How do you cash in AnPost Savings Bond.... whats the proceedure.  Looked around  AnPost website but no guidance there.

Also can the funds be transferred electronically into a bank account.


----------



## Lightning (29 Sep 2010)

The T&C's say ...



> 18.8 Funds in Your State Savings™ Account are not available for withdrawal on demand at Post Offices (Clause 18.2)



Seems to suggest you need to go into an An Post office.


----------



## Crunchie (29 Sep 2010)

pudds said:


> How do you cash in AnPost Savings Bond.... whats the proceedure.  Looked around  AnPost website but no guidance there.
> 
> Also can the funds be transferred electronically into a bank account.



From: http://www.statesavings.ie/Downloads/SavingsBondsTermsAndConditions.pdf (Link from www.anpost.ie)

5. Savings Bonds may be repaid by making an application for repayment using the form prescribed by An Post. Such application should be made at least seven working days before repayment is required to An Post, Savings & Investment Services, Repayment Section, GPO, Dublin 1. 

You can get the repayment form in a Post Office.
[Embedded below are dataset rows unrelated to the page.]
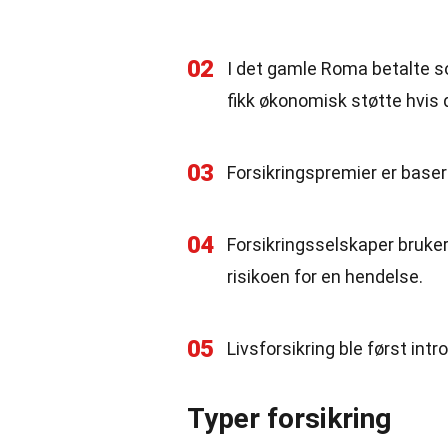
02
I det gamle Roma betalte sol
fikk økonomisk støtte hvis 
03
Forsikringspremier er basert
04
Forsikringsselskaper bruke
risikoen for en hendelse.
05
Livsforsikring ble først intr
Typer forsikring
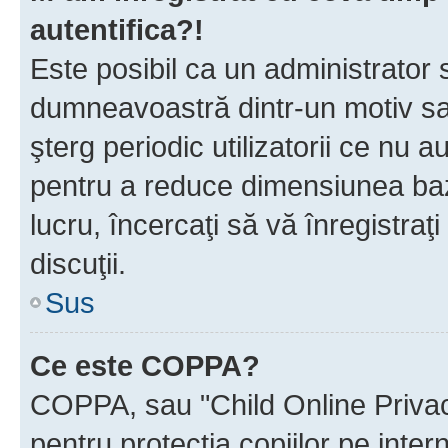
autentifica?!
Este posibil ca un administrator s
dumneavoastră dintr-un motiv sa
şterg periodic utilizatorii ce nu 
pentru a reduce dimensiunea baz
lucru, încercaţi să vă înregistraţi
discuţii.
Sus
Ce este COPPA?
COPPA, sau "Child Online Privac
pentru protecţia copiilor pe inter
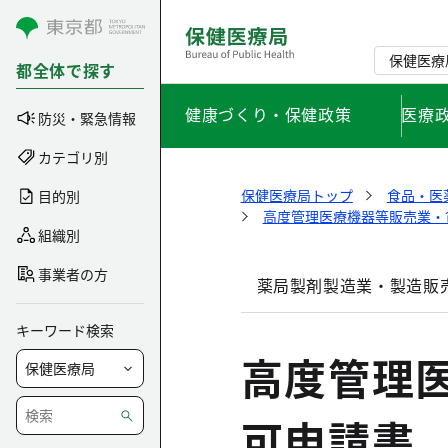
コンテンツにスキップ
保健医療
都全体で探す
健康づくり・保健政策
医療
防災・緊急情報
カテゴリ別
保健医療局トップ
食品・医
目的別
高度管理医療機器等販売業・
組織別
事業者の方
薬局製剤製造業・製造販
キーワード検索
高度管理
可申請書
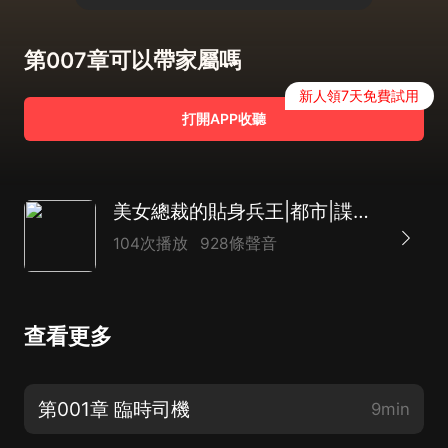
第007章可以帶家屬嗎
新人領7天免費試用
打開APP收聽
美女總裁的貼身兵王|都市|諜戰特工|AI多播
104次播放
928條聲音
查看更多
第001章 臨時司機
9min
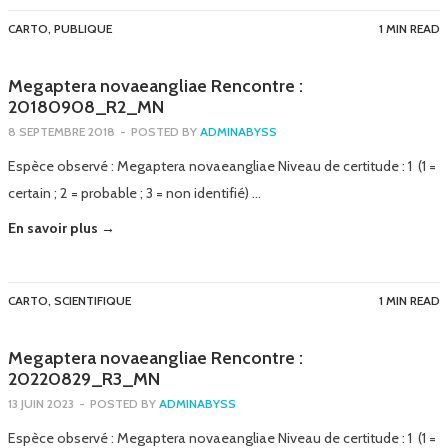
CARTO
,
PUBLIQUE
1 MIN READ
Megaptera novaeangliae Rencontre :
20180908_R2_MN
8 SEPTEMBRE 2018
-
POSTED BY
ADMINABYSS
Espèce observé : Megaptera novaeangliae Niveau de certitude : 1 (1 =
certain ; 2 = probable ; 3 = non identifié) …
En savoir plus →
CARTO
,
SCIENTIFIQUE
1 MIN READ
Megaptera novaeangliae Rencontre :
20220829_R3_MN
13 JUIN 2023
-
POSTED BY
ADMINABYSS
Espèce observé : Megaptera novaeangliae Niveau de certitude : 1 (1 =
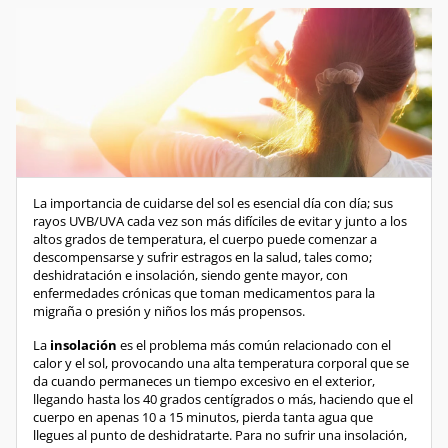
La importancia de cuidarse del sol es esencial día con día; sus
rayos UVB/UVA cada vez son más difíciles de evitar y junto a los
altos grados de temperatura, el cuerpo puede comenzar a
descompensarse y sufrir estragos en la salud, tales como;
deshidratación e insolación, siendo gente mayor, con
enfermedades crónicas que toman medicamentos para la
migraña o presión y niños los más propensos.
La
insolación
es el problema más común relacionado con el
calor y el sol, provocando una alta temperatura corporal que se
da cuando permaneces un tiempo excesivo en el exterior,
llegando hasta los 40 grados centígrados o más, haciendo que el
cuerpo en apenas 10 a 15 minutos, pierda tanta agua que
llegues al punto de deshidratarte. Para no sufrir una insolación,
es necesario seguir ciertas claves que te ayudarán a evitarla.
As I recall repayment is by either cheque or a warrant that can be cashed in a Post Office


----------



## pudds (29 Sep 2010)

Crunchie said:


> From: http://www.statesavings.ie/Downloads/SavingsBondsTermsAndConditions.pdf (Link from www.anpost.ie)
> 
> 5. Savings Bonds may be repaid by making an application for repayment using the form prescribed by An Post. Such application should be made at least seven working days before repayment is required to An Post, Savings & Investment Services, Repayment Section, GPO, Dublin 1.
> 
> You can get the repayment form in a Post Office. As I recall repayment is by either cheque or a warrant that can be cashed in a Post Office



thanks for that Crunchie  I kept going round in circles between the anPost and statesavings site and couldn't pin it down.
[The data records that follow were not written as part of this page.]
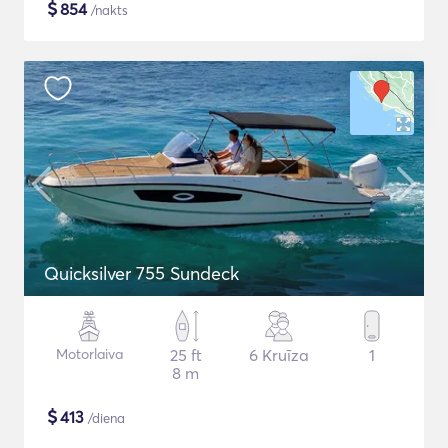
$
854
/nakts
Quicksilver 755 Sundeck
Motorlaiva
25 ft
6 Kruīza
1
8 m
$
413
/diena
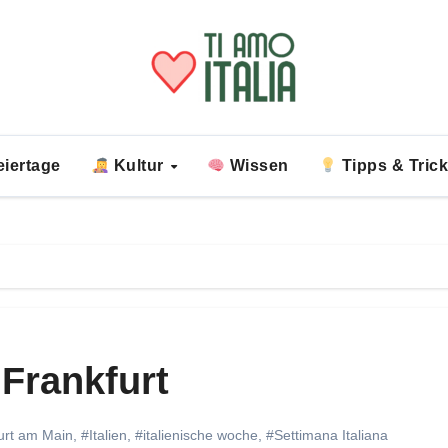
iertage
Kultur
Wissen
Tipps & Tric
 Frankfurt
urt am Main
,
#Italien
,
#italienische woche
,
#Settimana Italiana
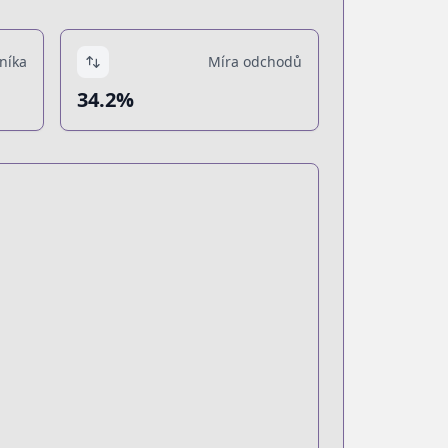
níka
Míra odchodů
34.2%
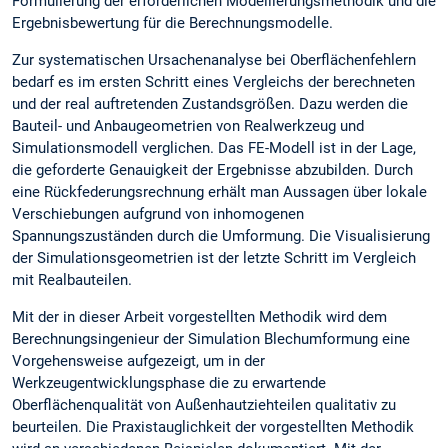
Formulierung der erforderlichen Modellierungsmethodik und die
Ergebnisbewertung für die Berechnungsmodelle.
Zur systematischen Ursachenanalyse bei Oberflächenfehlern
bedarf es im ersten Schritt eines Vergleichs der berechneten
und der real auftretenden Zustandsgrößen. Dazu werden die
Bauteil- und Anbaugeometrien von Realwerkzeug und
Simulationsmodell verglichen. Das FE-Modell ist in der Lage,
die geforderte Genauigkeit der Ergebnisse abzubilden. Durch
eine Rückfederungsrechnung erhält man Aussagen über lokale
Verschiebungen aufgrund von inhomogenen
Spannungszuständen durch die Umformung. Die Visualisierung
der Simulationsgeometrien ist der letzte Schritt im Vergleich
mit Realbauteilen.
Mit der in dieser Arbeit vorgestellten Methodik wird dem
Berechnungsingenieur der Simulation Blechumformung eine
Vorgehensweise aufgezeigt, um in der
Werkzeugentwicklungsphase die zu erwartende
Oberflächenqualität von Außenhautziehteilen qualitativ zu
beurteilen. Die Praxistauglichkeit der vorgestellten Methodik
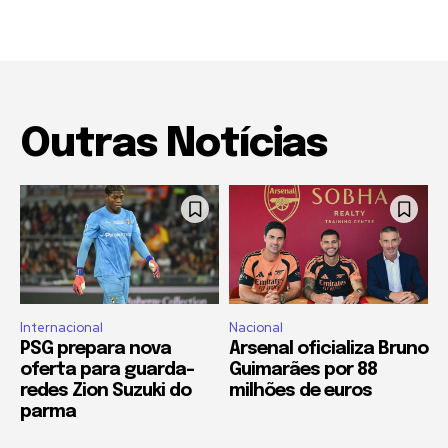
Outras Notícias
Internacional
Nacional
PSG prepara nova
Arsenal oficializa Bruno
oferta para guarda-
Guimarães por 88
redes Zion Suzuki do
milhões de euros
parma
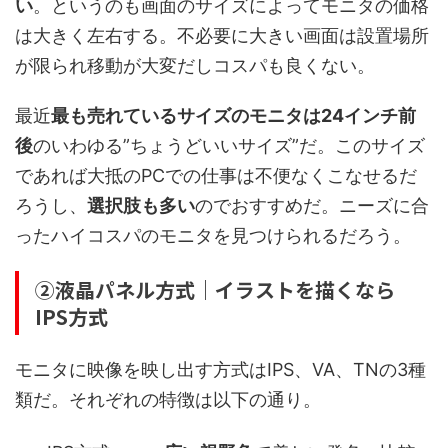
い
。というのも画面のサイズによってモニタの価格
は大きく左右する。不必要に大きい画面は設置場所
が限られ移動が大変だしコスパも良くない。
最近
最も売れているサイズのモニタは24インチ前
後
のいわゆる”ちょうどいいサイズ”だ。このサイズ
であれば大抵のPCでの仕事は不便なくこなせるだ
ろうし、
選択肢も多い
のでおすすめだ。ニーズに合
ったハイコスパのモニタを見つけられるだろう。
②液晶パネル方式｜イラストを描くなら
IPS方式
モニタに映像を映し出す方式はIPS、VA、TNの3種
類だ。それぞれの特徴は以下の通り。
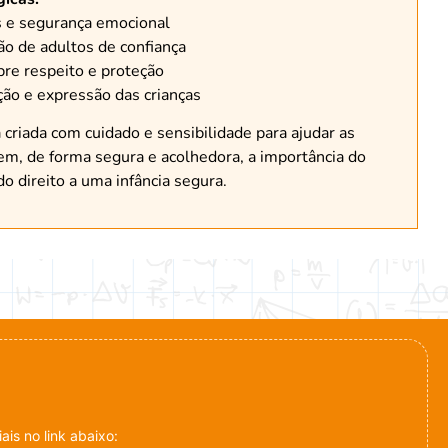
s e segurança emocional
ção de adultos de confiança
re respeito e proteção
ção e expressão das crianças
criada com cuidado e sensibilidade para ajudar as
m, de forma segura e acolhedora, a importância do
do direito a uma infância segura.
is no link abaixo:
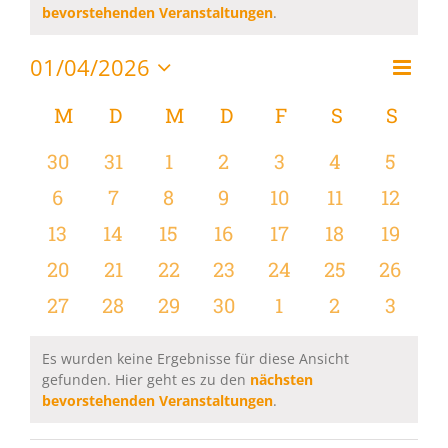
Hinweis
bevorstehenden Veranstaltungen
.
01/04/2026
Vera
Monat
Ansi
Datum
Ansi
wählen.
Kalender
M
MONTAG
D
DIENSTAG
M
MITTWOCH
D
DONNERSTAG
F
FREITAG
S
SAMSTAG
S
SON
Navi
Navi
von
0
0
0
0
0
0
0
30
31
1
2
3
4
5
Veranstaltungen
Veranstaltungen
Veranstaltungen
Veranstaltungen
Veranstaltungen
Veranstaltungen
Veranstaltu
Verans
0
0
0
0
0
0
0
6
7
8
9
10
11
12
Veranstaltungen
Veranstaltungen
Veranstaltungen
Veranstaltungen
Veranstaltungen
Veranstaltu
Verans
0
0
0
0
0
0
0
13
14
15
16
17
18
19
Veranstaltungen
Veranstaltungen
Veranstaltungen
Veranstaltungen
Veranstaltungen
Veranstaltu
Verans
0
0
0
0
0
0
0
20
21
22
23
24
25
26
Veranstaltungen
Veranstaltungen
Veranstaltungen
Veranstaltungen
Veranstaltungen
Veranstaltun
Verans
0
0
0
0
0
0
0
27
28
29
30
1
2
3
Veranstaltungen
Veranstaltungen
Veranstaltungen
Veranstaltungen
Veranstaltungen
Veranstaltu
Verans
Es wurden keine Ergebnisse für diese Ansicht
gefunden. Hier geht es zu den
nächsten
Hinweis
bevorstehenden Veranstaltungen
.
Shame these forms are not available to download on line..roll on the smart economy


----------



## oldtimer (29 Sep 2010)

If you are cashing saving bonds, to maximise your interest, watch their anniversary date of purchase. Interest is not added on a daily basis, it is added annually on the anniversary date. Therefore, if the anniversary date is anytime soon it would be better to wait.


----------